En la declaración final no aparece la idea de un solo Estado, pero se recalca la determinación de eliminar los puestos militares existentes a lo largo del paralelo 38, que es la frontera desde 1953, así como la de establecer una zona especial de paz a lo largo de la costa occidental de la península, por la que discurrirá el transporte de mercancías. La idea es ampliar la experiencia de la zona económica especial de Kaesong, que fue instituida hace cinco años en la frontera y en donde más de 16.000 trabajadores del norte trabajan en industrias surcoreanas.
No cabe duda de que estamos ante algo que, aparte de sus aspectos militar, diplomático y económico, manifiesta una voluntad por parte de los coreanos de replantearse su futuro, yendo más allá incluso de la estricta reunificación política.
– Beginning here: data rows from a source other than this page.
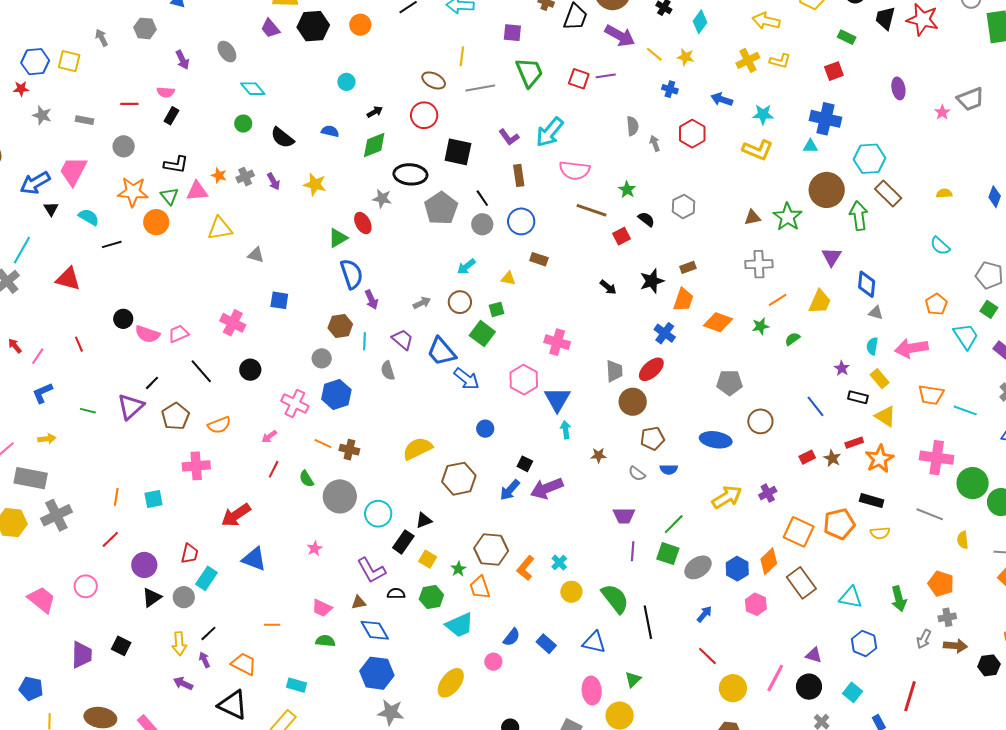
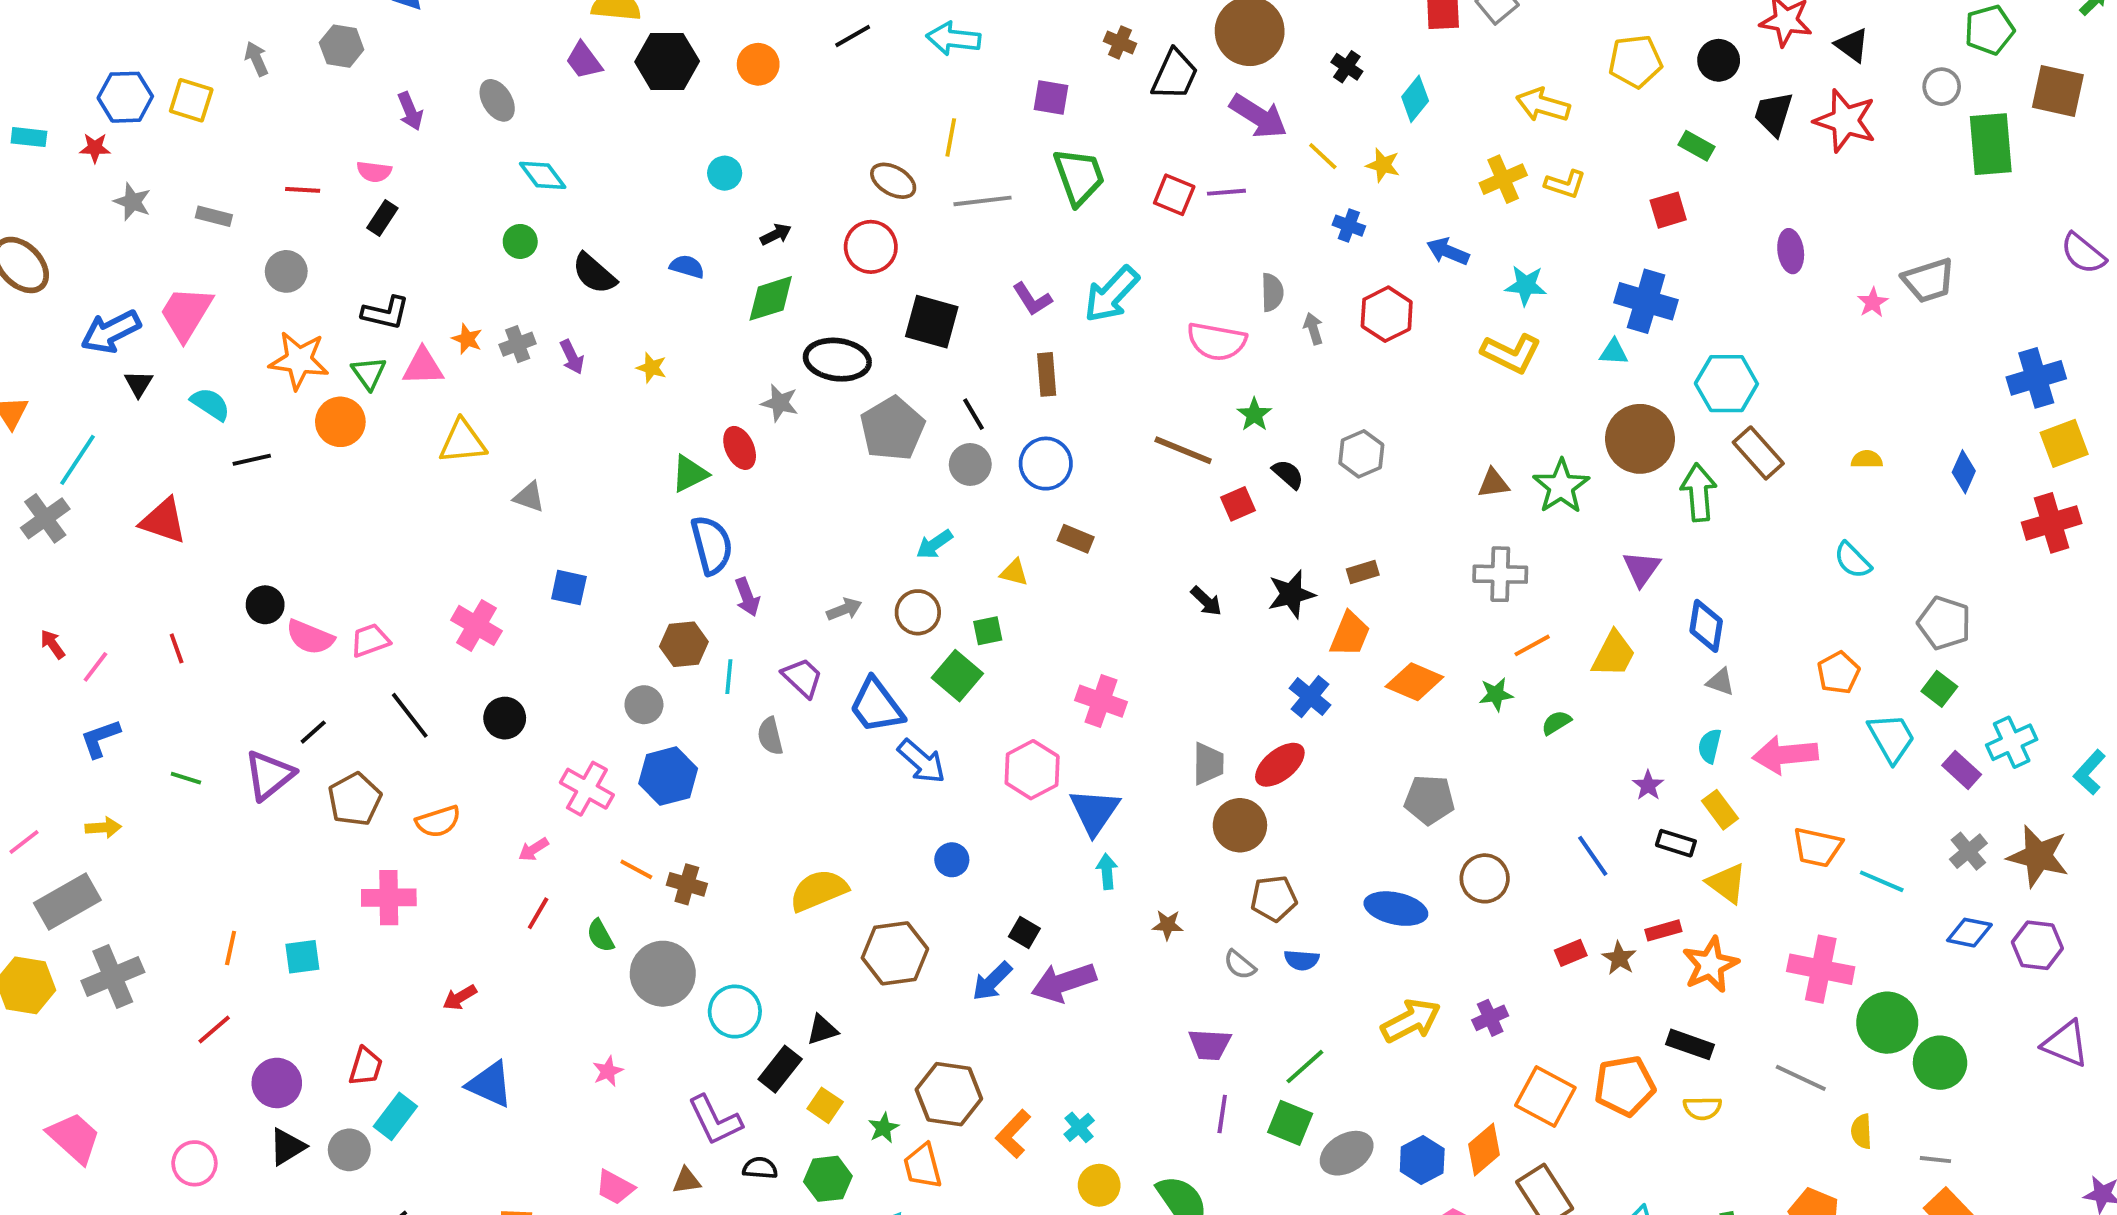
pink semicircle: (575, 170) -> (1217, 341), moved
yellow star: (315, 184) -> (651, 368), size x0.7
gray rectangle: (31, 478) -> (67, 902), turned -44
red arrow: (236, 515) -> (460, 997), size x0.6
pink circle: (86, 586) -> (194, 1163), moved

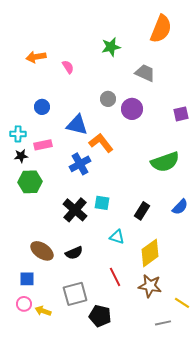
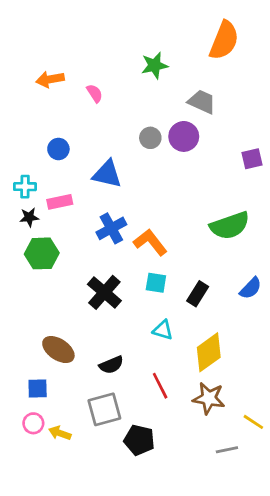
purple circle: (132, 109) -> (184, 136), moved
orange L-shape: (101, 143) -> (150, 242), moved
cyan square: (102, 203) -> (156, 283), moved
black semicircle: (74, 253) -> (111, 365), moved

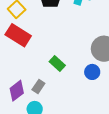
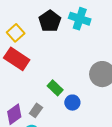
blue circle: (92, 72) -> (72, 103), moved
Se intuye un decidido esfuerzo por la reconciliación del pueblo, por recuperar las raíces y los valores culturales, por ahondar en el diálogo y en la confianza mediante una relación entretejida de buena voluntad, acogida y respeto de los derechos humanos.
En este largo camino no ha faltado la aportación de los cristianos. En 1965 instituyeron la jornada de oración por la reconciliación y la unidad, que se celebra en torno al 25 de junio, fecha en que empezó una guerra que causó dos millones y medio de víctimas. No es casual que en la delegación surcoreana de las negociaciones estuviera el presidente de la conferencia episcopal, mons. John Chang. Era como la confirmación de una atención a los cristinaos de Corea del Norte (que formalmente pertenecen a la diócesis de Seúl), tejida de ayuda humanitaria, invitaciones a superar la división e iniciativas por la reconciliación. Más que un ejemplo, una estrategia.